Не прошло и полсекунды, а она уже сидела на груди незнакомца практически на корточках, вжимая его голову в противоположную кровати стену. С какого перепуга она совершила такой, достойный киношного ниндзя прыжок, – сама не поняла. Вернее, с какого перепуга – поняла. С огромного, во-о-от такого. А технически… ну, жить захочешь – не так запрыгаешь. Карина вцепилась в волосы парня и собралась было постучать его головой об стену, но тот уже очухался от такой встречи и легко отодрал от себя девчонку. Словно она была бумажная.
– Погоди, не надо драться. – Если добавить заикания, то по голосу запросто можно с Арнохой спутать. Каждое слово звучало так же мягко, но уверенно. И так же, как бы отдельно от других, с длинными-длинными паузами. – Это же я, не узнаешь?
– Не узнаю. А ну поставь меня туда, где взял!
– Положим, взял со своего солнечного сплетения, – серьезно проговорил тот. – Может, лучше туда, откуда ты на меня прыгнула? – И, повинуясь молчаливому кивку Карины, посадил ее на кровать.
– А я должна была тебя узнать? – сердито спросила она.
Тут сообразила, что куртку можно и снять. Несмотря на раскрытое окно, занимавшее всю стену напротив входа, было тепло.

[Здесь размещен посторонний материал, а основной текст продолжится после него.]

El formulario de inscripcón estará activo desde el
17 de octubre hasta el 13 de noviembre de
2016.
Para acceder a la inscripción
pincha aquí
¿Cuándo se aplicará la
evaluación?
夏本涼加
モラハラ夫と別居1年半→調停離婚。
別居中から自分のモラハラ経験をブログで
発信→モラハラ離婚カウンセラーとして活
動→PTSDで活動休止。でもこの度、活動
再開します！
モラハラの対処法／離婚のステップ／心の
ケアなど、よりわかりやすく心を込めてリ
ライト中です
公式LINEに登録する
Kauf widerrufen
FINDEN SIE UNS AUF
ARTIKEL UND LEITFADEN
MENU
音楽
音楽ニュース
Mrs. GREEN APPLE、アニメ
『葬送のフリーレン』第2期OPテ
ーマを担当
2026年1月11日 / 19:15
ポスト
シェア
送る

– Ну… да, – растерялся парень, – это же я!
Но его бледное почти до синевы лицо с коротким, чуть приплюснутым носом, острым подбородком и светлыми до прозрачности, посаженными слишком далеко, прямо-таки по-инопланетянски, глазами было ей совершенно незнакомо. Даже не напоминало никого.
Карина замотала головой, прикидывая, сколько секунд понадобится Митьке, чтобы примчаться из соседней комнаты, и справятся ли они вдвоем с этим явно физически не слабым вторженцем.

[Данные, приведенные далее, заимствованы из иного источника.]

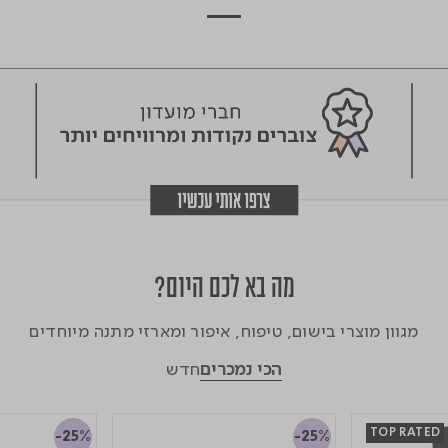
מה בא לכם היום?
מגוון מוצרי בישום, טיפוח, איפור ומארזי מתנה מיוחדים
הכי נמכרים
חדש
TOP RATED
-25%
-25%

Вторженец тем временем шумно выдохнул и запустил руку в свои темно-русые волосы. На макушке – торчком, как иглы взбешенного дикобраза, остальные – мягко падают на плечи. Он привел прическу в еще больший беспорядок и уставился на собственную руку так, словно впервые ее увидел.
– А, – сказал он, – вот я дурак…
– Согласна, – кивнула Карина. – А ты вообще о чем?
– Я… вот!
По комнате прокатилась волна прохладно-лилового света.
Карина села бы от удивления на пятую точку, да только она и без того на ней сидела. Драконья морда казалась маской, за которой спрятался юноша. Немаленькой такой маской, скрывшей все тело. С точки зрения девочки, тела вовсе никакого не было – одна голова зверюги в человеческий рост. По розовато-белой чешуйчатой коже гуляли яркие и совершенно не обжигающие языки пламени. Черты же «морды лица» дракона являли собой смесь изображений европейских и азиатских драконов. Глаза горели ярче пламени то золотым, то аметистовым, то белым.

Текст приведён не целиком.